Task directions: From the records below, output exactly the lines running from the line containing "something, and can’t" through the line containing "Order on this site or by", and no others.

•••

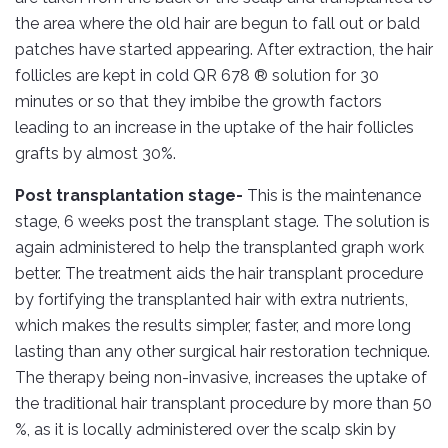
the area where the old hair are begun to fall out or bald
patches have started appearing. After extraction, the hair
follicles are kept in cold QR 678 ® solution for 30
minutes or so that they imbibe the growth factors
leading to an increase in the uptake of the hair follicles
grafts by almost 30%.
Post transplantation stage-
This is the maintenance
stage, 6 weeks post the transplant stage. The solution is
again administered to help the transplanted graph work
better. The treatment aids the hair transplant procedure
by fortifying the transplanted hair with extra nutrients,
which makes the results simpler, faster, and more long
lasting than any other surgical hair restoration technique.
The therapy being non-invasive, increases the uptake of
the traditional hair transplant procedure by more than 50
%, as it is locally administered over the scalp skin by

•••

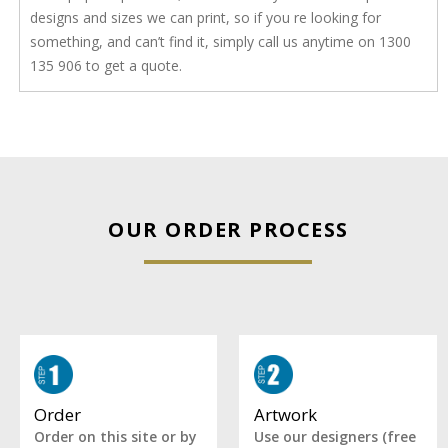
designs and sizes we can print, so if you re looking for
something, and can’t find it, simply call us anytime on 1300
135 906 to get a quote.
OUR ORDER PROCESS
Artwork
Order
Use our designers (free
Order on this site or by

•••

Exercise output:
something, and can’t find it, simply call us anytime on 1300
135 906 to get a quote.
OUR ORDER PROCESS
Artwork
Order
Use our designers (free
Order on this site or by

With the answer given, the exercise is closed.